Dir.
Michael McCullers, US, 2008, 99 mins
Cast: Tina Fey, Amy Poehler, Greg Kinnear
Review by Francesca Neagle
“Now is this chocolate, or poo?” asks
the young mother. She grabs her son and scrapes off the brown
goo, tasting it with gusto.
“But what if that had been poo?” her
childless sister Kate yelps in horror?
This seems a good analogy for the suspicious relish with
which we treat new comedies deposited from the bowels of
America's Saturday Night Live.
Now comes Baby Mama starring SNL stalwarts
Tina Fey and Amy Poehler. Little is known of Fey's film
CV outside of excellent Mean Girls, but here she is front
and centre – attempting
to combine the knock-about zaniness of a Wayne's World or
Happy Gilmore with a female-orientated story.
Fey plays Kate, a successful, single
businesswoman who dreams of having a baby. When she discovers
she's infertile, she hires “white trash” Angie (Poehler) to be her
surrogate. When Angie becomes pregnant, Kate begins preparing
for motherhood in her own typically driven fashion – until
the surrogate turns up homeless at her door. With their conflicting
personalities putting them at odds, Kate must cater to Angie's
childish needs, learning first-hand about the challenge of
balancing motherhood and career. As if this wasn't enough,
she also begins dating the owner of a juice cafe, Rob (Kinnear).

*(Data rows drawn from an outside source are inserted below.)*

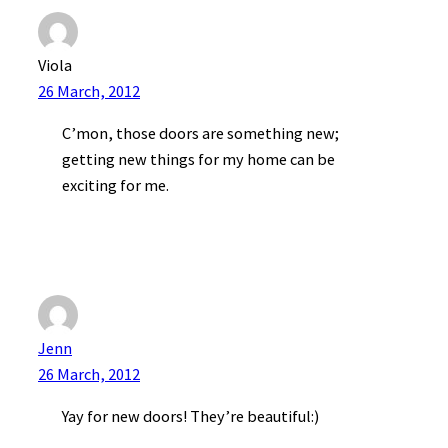
Viola
26 March, 2012
C’mon, those doors are something new;
getting new things for my home can be
exciting for me.
Jenn
26 March, 2012
Yay for new doors! They’re beautiful:)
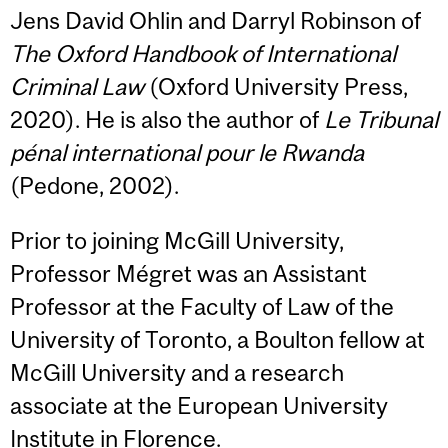
Jens David Ohlin and Darryl Robinson of
The Oxford Handbook of International
Criminal Law
(Oxford University Press,
2020). He is also the author of
Le Tribunal
pénal international pour le Rwanda
(Pedone, 2002).
Prior to joining McGill University,
Professor Mégret was an Assistant
Professor at the Faculty of Law of the
University of Toronto, a Boulton fellow at
McGill University and a research
associate at the European University
Institute in Florence.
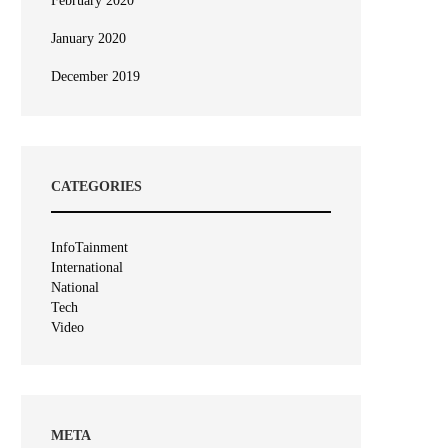
February 2020
January 2020
December 2019
CATEGORIES
InfoTainment
International
National
Tech
Video
META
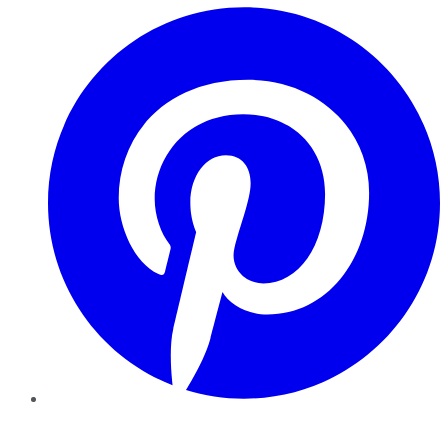
Pinterest
YouTube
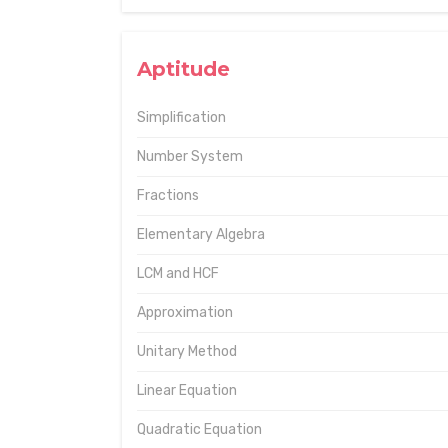
Aptitude
Simplification
Number System
Fractions
Elementary Algebra
LCM and HCF
Approximation
Unitary Method
Linear Equation
Quadratic Equation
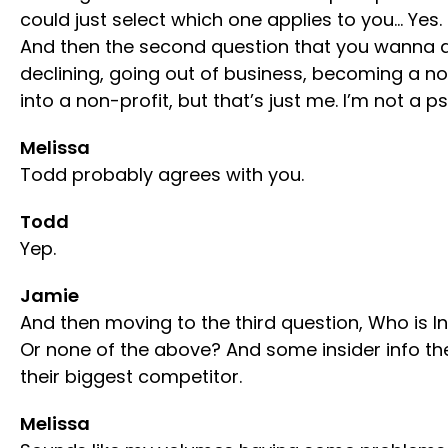
could just select which one applies to you… Yes. 
And then the second question that you wanna ans
declining, going out of business, becoming a no
into a non-profit, but that’s just me. I’m not a ps
Melissa
Todd probably agrees with you.
Todd
Yep.
Jamie
And then moving to the third question, Who is In
Or none of the above? And some insider info th
their biggest competitor.
Melissa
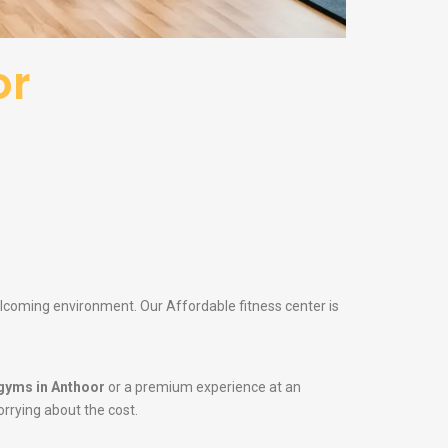
or
elcoming environment. Our Affordable fitness center is
gyms in Anthoor
or a premium experience at an
orrying about the cost.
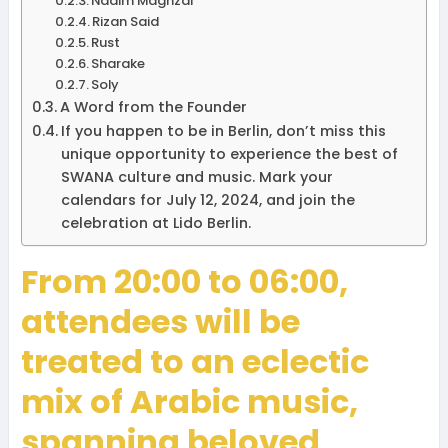
Nadim Maghzal
Rizan Said
Rust
Sharake
Soly
A Word from the Founder
If you happen to be in Berlin, don’t miss this
unique opportunity to experience the best of
SWANA culture and music. Mark your
calendars for July 12, 2024, and join the
celebration at Lido Berlin.
From 20:00 to 06:00,
attendees will be
treated to an eclectic
mix of Arabic music,
spanning beloved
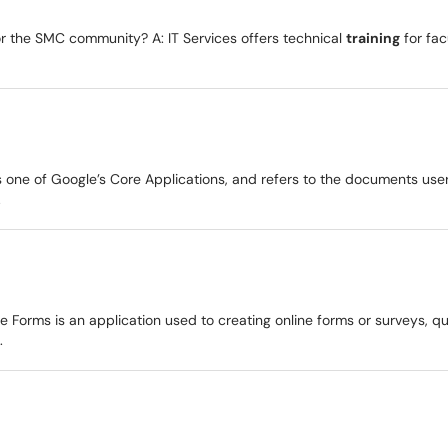
for the SMC community? A: IT Services offers technical
training
for fac
s one of Google’s Core Applications, and refers to the documents us
.
e Forms is an application used to creating online forms or surveys, 
.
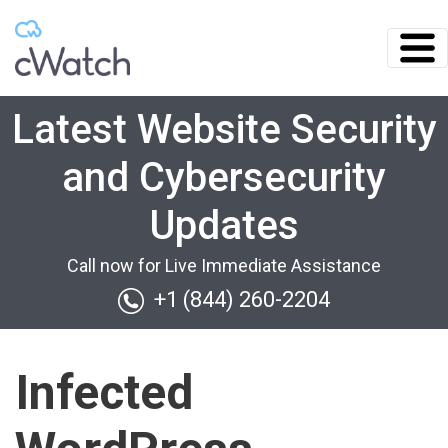
Latest Website Security
and Cybersecurity
Updates
Call now for Live Immediate Assistance
+1 (844) 260-2204
Infected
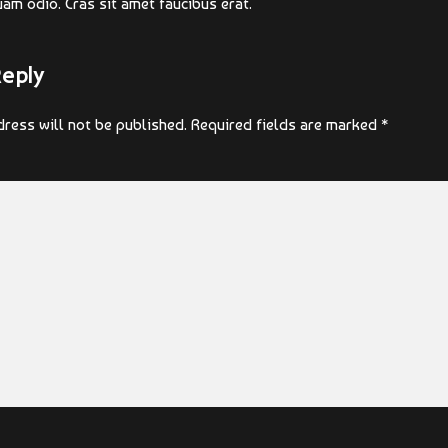
uam odio. Cras sit amet faucibus erat.
Reply
ress will not be published. Required fields are marked *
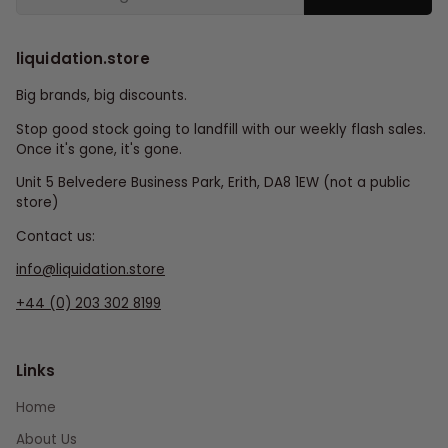
liquidation.store
Big brands, big discounts.
Stop good stock going to landfill with our weekly flash sales.
Once it's gone, it's gone.
Unit 5 Belvedere Business Park, Erith, DA8 1EW (not a public
store)
Contact us:
info@liquidation.store
+44 (0) 203 302 8199
Links
Home
About Us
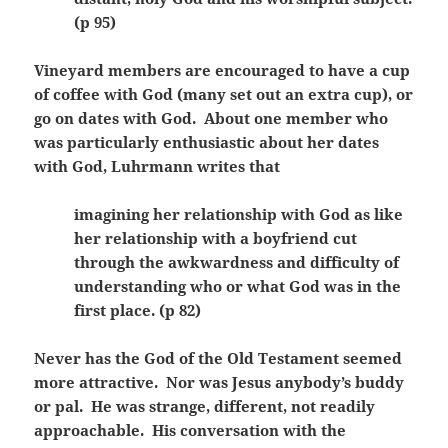
(p 95)
Vineyard members are encouraged to have a cup
of coffee with God (many set out an extra cup), or
go on dates with God. About one member who
was particularly enthusiastic about her dates
with God, Luhrmann writes that
imagining her relationship with God as like
her relationship with a boyfriend cut
through the awkwardness and difficulty of
understanding who or what God was in the
first place. (p 82)
Never has the God of the Old Testament seemed
more attractive. Nor was Jesus anybody’s buddy
or pal. He was strange, different, not readily
approachable. His conversation with the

Though Baby Mama and the performers
at its centre charm us more than we might expect, it's
rather uneven. Slow in some parts and really very amusing
in others, there are many genuinely witty lines. Yet these
too often draw on details rather than the plot. So while
references to video games, hip hop and old-school stereotypes
are all nicely laid out for us to laugh at, we sit back
waiting for them to mean something. Apart from making us
aware that, yes, the filmmakers are very “on-it”,
the narrative rarely benefits from these explorations.
Just as McCullers' screenplay feels like a set-up to a punchline
that never quite makes it to the screen, the flat characters
often never amount to anything more than stereotypes. Steve
Martin is hilarious as Kate's boss, who rewards his employees
with five minutes of uninterrupted gazing into his eyes,
but his New Age Zen zaniness tires quickly. And Sigourney
Weaver is quite brilliant as a savvy fertile female in the
surrogate parent business, though essentially a one-trick
pony. Even Kate seems flat, alternating between nurturing
mother figure to Angie and neurotic businesswoman, without
much in between. A cop-out ending also scuppers any development
for her.
The script is screaming for someone
to break out of their mould. Black doorman, Oscar (Romany
Malco) builds up a great chemistry with Angie when she
splits with her morally-dubious boyfriend, yet isn't allowed
to stop being single and get together with her. Why couldn't
they have paired up – because
he's black? Despite this conservatism, Poelher pulls off
the material and makes us warm to Angie. She's the only character
to develop convincingly. She's essentially a good person
placed in difficult circumstances, and her relationship with
Kate enables her to look forward to making a success of her
life.
Baby Mama is nothing brilliant. But even if it doesn't split
your sides, it's an amusing and welcome relief from the frat-boy
humour of many US comedy imports. It might not be chocolate,
but it doesn't have to be viewed as the other extreme.